[Records from a data source]
__________
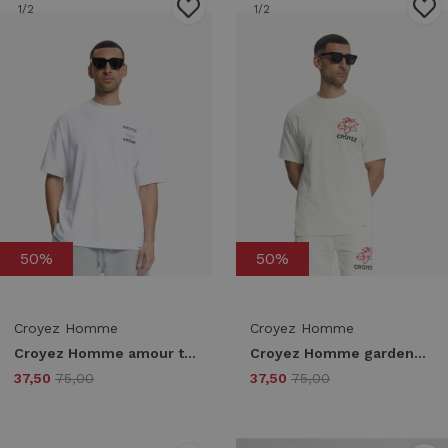
1
/2
1
/2
50%
50%
Croyez Homme
Croyez Homme
Croyez Homme amour t-shirt cra40026045 Print T-shirts 40001 white
Croyez Homme gardener t-shirt crb30026047 Print T-shirts 40002 off-white
37,50
75,00
37,50
75,00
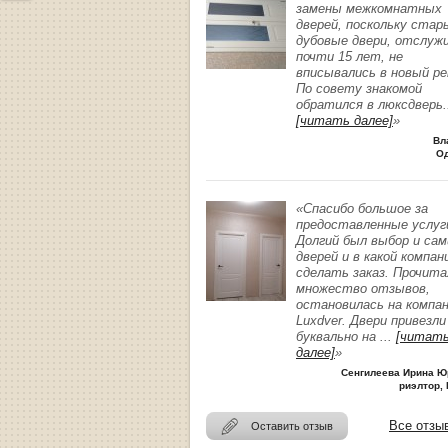
замены межкомнатных
дверей, поскольку стар
дубовые двери, отслуж
почти 15 лет, не
вписывались в новый р
По совету знакомой
обратился в люксдверь
.
[читать далее]
»
Вл
О
«Спасибо большое за
предоставленные услуг
Долгий был выбор и сам
дверей и в какой компан
сделать заказ. Прочита
множество отзывов,
остановилась на компа
Luxdver. Двери привезли
буквально на
...
[читат
далее]
»
Сенгилеева Ирина Ю
риэлтор, 
Все отзы
Оставить отзыв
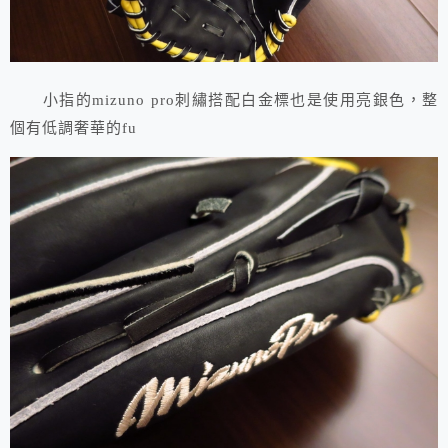
小指的mizuno pro刺繡搭配白金標也是使用亮銀色，整
個有低調奢華的fu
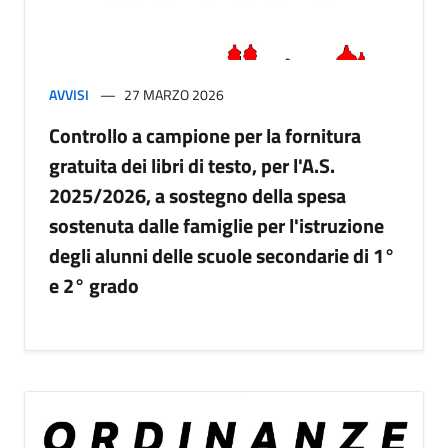
AVVISI
27 MARZO 2026
Controllo a campione per la fornitura
gratuita dei libri di testo, per l'A.S.
2025/2026, a sostegno della spesa
sostenuta dalle famiglie per l'istruzione
degli alunni delle scuole secondarie di 1°
e 2° grado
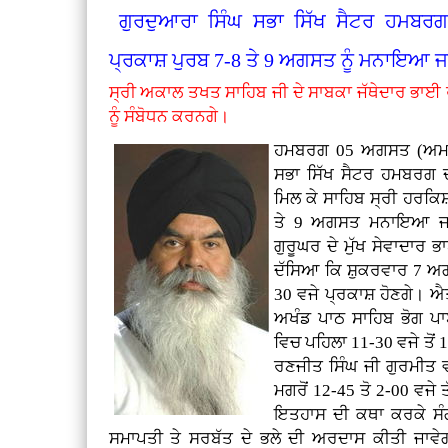
ਗੁਰਦੁਆਰਾ ਸਿੰਘ ਸਭਾ ਸਿੱਖ ਸੈਟਰ ਹਮਬਰਗ 
ਪ੍ਰਕਾਸ਼ ਪੁਰਬ 7-8 ਤੇ 9 ਅਗਸਤ ਨੂੰ ਮਨਾਇਆ 
ਸ੍ਰੀ ਅਕਾਲ ਤਖਤ ਸਾਹਿਬ ਜੀ ਦੇ ਸਾਬਕਾ ਜੱਥੇਦਾਰ ਭਾਈ 
ਨੂੰ ਸੰਬੋਧਨ ਕਰਨਗੇ।
ਹਮਬਰਗ 05 ਅਗਸਤ (ਅਮਰਜੀ
ਸਭਾ ਸਿੱਖ ਸੈਟਰ ਹਮਬਰਗ ਦੀ 
ਮਿਲ ਕੇ ਸਾਹਿਬ ਸ੍ਰੀ ਹਰਕਿ
ਤੇ 9 ਅਗਸਤ ਮਨਾਇਆ ਜਾ 
ਗੁਰੂਘਰ ਦੇ ਮੁੱਖ ਸੇਵਾਦਾਰ 
ਦੱਸਿਆ ਕਿ ਸ਼ੁਕਰਵਾਰ 7 ਅਗਸ
30 ਵਜੇ ਪ੍ਰਕਾਸ਼ ਹੋਣਗੇ। ਐ
ਅਖੰਡ ਪਾਠ ਸਾਹਿਬ ਭੋਗ ਪਾ
ਵਿਚ ਪਹਿਲਾ 11-30 ਵਜੇ ਤੋਂ
ਰਣਜੀਤ ਸਿੰਘ ਜੀ ਗੁਰਮੀਤ ਵੀ
ਮਗਰੋਂ 12-45 ਤੋ 2-00 ਵਜੇ 
ਇਤਹਾਸ ਦੀ ਕਥਾ ਕਰਕੇ ਸੰਗ
ਸਮਾਪਤੀ ਤੇ ਸਰਬੱਤ ਦੇ ਭਲੇ ਦੀ ਅਰਦਾਸ ਕੀਤੀ ਜਾਵੇਗੀ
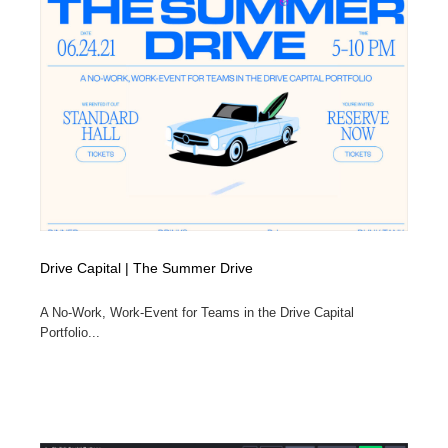
ホテル・旅館・温泉・銭湯・サウナ
旅行・観光・電車・航空会社
55
旅行・観光・電車・航空会社
アウトドア・キャンプ・登山
40
アウトドア・キャンプ・登山
スポーツ・スポーツ用品・トレーニング・ダイエット
71
スポーツ・スポーツ用品・トレーニング・ダイエット
ペット・トリミング
20
ペット・トリミング
ウェディング・結婚
38
ウェディング・結婚
育児・ベイビー・玩具・絵本
27
Drive Capital | The Summer Drive
育児・ベイビー・玩具・絵本
宗教・神社仏閣・禅・寺・神社
33
A No-Work, Work-Event for Teams in the Drive Capital
Portfolio...
宗教・神社仏閣・禅・寺・神社
法律・監査・税理士・弁護士・司法書士・行政
29
法律・監査・税理士・弁護士・司法書士・行政
求人・採用・転職・就職・人材紹介
379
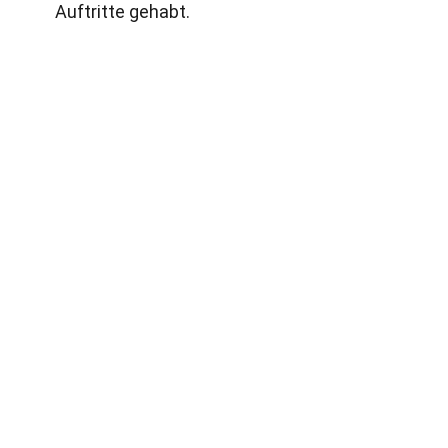
Auftritte gehabt.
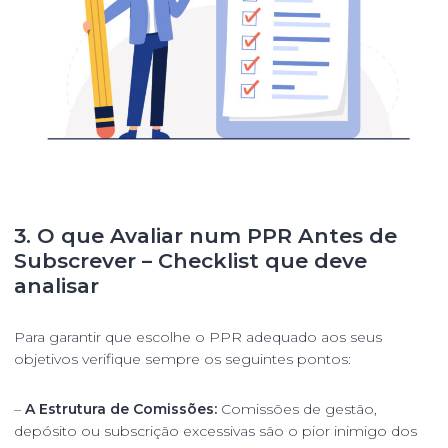
3. O que Avaliar num PPR Antes de
Subscrever – Checklist que deve
analisar
Para garantir que escolhe o PPR adequado aos seus
objetivos verifique sempre os seguintes pontos:
–
A Estrutura de Comissões:
Comissões de gestão,
depósito ou subscrição excessivas são o pior inimigo dos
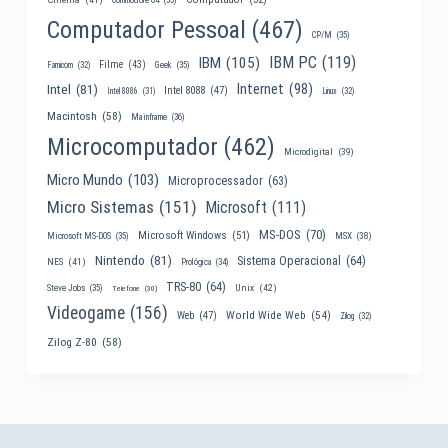
Computador Pessoal
(467)
CP/M
(35)
IBM PC
(119)
IBM
(105)
Filme
(43)
Famicom
(32)
Geek
(35)
Internet
(98)
Intel
(81)
Intel 8088
(47)
Intel 8086
(31)
Linux
(32)
Macintosh
(58)
Mainframe
(36)
Microcomputador
(462)
Microdigital
(39)
Micro Mundo
(103)
Microprocessador
(63)
Micro Sistemas
(151)
Microsoft
(111)
MS-DOS
(70)
Microsoft Windows
(51)
MSX
(38)
Microsoft MS-DOS
(35)
Nintendo
(81)
Sistema Operacional
(64)
NES
(41)
Prológica
(34)
TRS-80
(64)
Unix
(42)
Steve Jobs
(35)
Telefone
(30)
Videogame
(156)
World Wide Web
(54)
Web
(47)
Zilog
(32)
Zilog Z-80
(58)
__________
Could you transcribe the records above exactly, leaving every picture out?

YOUR SOLUTION:
1
/2
1
/2
50%
50%
Croyez Homme
Croyez Homme
Croyez Homme amour t-shirt cra40026045 Print T-shirts 40001 white
Croyez Homme gardener t-shirt crb30026047 Print T-shirts 40002 off-white
37,50
75,00
37,50
75,00
замены межкомнатных
дверей, поскольку стар
дубовые двери, отслуж
почти 15 лет, не
вписывались в новый р
По совету знакомой
обратился в люксдверь
.
[читать далее]
»
Вл
О
«Спасибо большое за
предоставленные услуг
Долгий был выбор и сам
дверей и в какой компан
сделать заказ. Прочита
множество отзывов,
остановилась на компа
Luxdver. Двери привезли
буквально на
...
[читат
далее]
»
Сенгилеева Ирина Ю
риэлтор, 
Все отзы
Оставить отзыв
小指的mizuno pro刺繡搭配白金標也是使用亮銀色，整
個有低調奢華的fu
AVVISI
27 MARZO 2026
Controllo a campione per la fornitura
gratuita dei libri di testo, per l'A.S.
2025/2026, a sostegno della spesa
sostenuta dalle famiglie per l'istruzione
degli alunni delle scuole secondarie di 1°
e 2° grado
ਗੁਰਦੁਆਰਾ ਸਿੰਘ ਸਭਾ ਸਿੱਖ ਸੈਟਰ ਹਮਬਰਗ 
ਪ੍ਰਕਾਸ਼ ਪੁਰਬ 7-8 ਤੇ 9 ਅਗਸਤ ਨੂੰ ਮਨਾਇਆ 
ਸ੍ਰੀ ਅਕਾਲ ਤਖਤ ਸਾਹਿਬ ਜੀ ਦੇ ਸਾਬਕਾ ਜੱਥੇਦਾਰ ਭਾਈ 
ਨੂੰ ਸੰਬੋਧਨ ਕਰਨਗੇ।
ਹਮਬਰਗ 05 ਅਗਸਤ (ਅਮਰਜੀ
ਸਭਾ ਸਿੱਖ ਸੈਟਰ ਹਮਬਰਗ ਦੀ 
ਮਿਲ ਕੇ ਸਾਹਿਬ ਸ੍ਰੀ ਹਰਕਿ
ਤੇ 9 ਅਗਸਤ ਮਨਾਇਆ ਜਾ 
ਗੁਰੂਘਰ ਦੇ ਮੁੱਖ ਸੇਵਾਦਾਰ 
ਦੱਸਿਆ ਕਿ ਸ਼ੁਕਰਵਾਰ 7 ਅਗਸ
30 ਵਜੇ ਪ੍ਰਕਾਸ਼ ਹੋਣਗੇ। ਐ
ਅਖੰਡ ਪਾਠ ਸਾਹਿਬ ਭੋਗ ਪਾ
ਵਿਚ ਪਹਿਲਾ 11-30 ਵਜੇ ਤੋਂ
ਰਣਜੀਤ ਸਿੰਘ ਜੀ ਗੁਰਮੀਤ ਵੀ
ਮਗਰੋਂ 12-45 ਤੋ 2-00 ਵਜੇ 
ਇਤਹਾਸ ਦੀ ਕਥਾ ਕਰਕੇ ਸੰਗ
ਸਮਾਪਤੀ ਤੇ ਸਰਬੱਤ ਦੇ ਭਲੇ ਦੀ ਅਰਦਾਸ ਕੀਤੀ ਜਾਵੇਗੀ
ホテル・旅館・温泉・銭湯・サウナ
旅行・観光・電車・航空会社
55
旅行・観光・電車・航空会社
アウトドア・キャンプ・登山
40
アウトドア・キャンプ・登山
スポーツ・スポーツ用品・トレーニング・ダイエット
71
スポーツ・スポーツ用品・トレーニング・ダイエット
ペット・トリミング
20
ペット・トリミング
ウェディング・結婚
38
ウェディング・結婚
育児・ベイビー・玩具・絵本
27
Drive Capital | The Summer Drive
育児・ベイビー・玩具・絵本
宗教・神社仏閣・禅・寺・神社
33
A No-Work, Work-Event for Teams in the Drive Capital
Portfolio...
宗教・神社仏閣・禅・寺・神社
法律・監査・税理士・弁護士・司法書士・行政
29
法律・監査・税理士・弁護士・司法書士・行政
求人・採用・転職・就職・人材紹介
379
Auftritte gehabt.
3. O que Avaliar num PPR Antes de
Subscrever – Checklist que deve
analisar
Para garantir que escolhe o PPR adequado aos seus
objetivos verifique sempre os seguintes pontos:
–
A Estrutura de Comissões:
Comissões de gestão,
depósito ou subscrição excessivas são o pior inimigo dos
Computador Pessoal
(467)
CP/M
(35)
IBM PC
(119)
IBM
(105)
Filme
(43)
Famicom
(32)
Geek
(35)
Internet
(98)
Intel
(81)
Intel 8088
(47)
Intel 8086
(31)
Linux
(32)
Macintosh
(58)
Mainframe
(36)
Microcomputador
(462)
Microdigital
(39)
Micro Mundo
(103)
Microprocessador
(63)
Micro Sistemas
(151)
Microsoft
(111)
MS-DOS
(70)
Microsoft Windows
(51)
MSX
(38)
Microsoft MS-DOS
(35)
Nintendo
(81)
Sistema Operacional
(64)
NES
(41)
Prológica
(34)
TRS-80
(64)
Unix
(42)
Steve Jobs
(35)
Telefone
(30)
Videogame
(156)
World Wide Web
(54)
Web
(47)
Zilog
(32)
Zilog Z-80
(58)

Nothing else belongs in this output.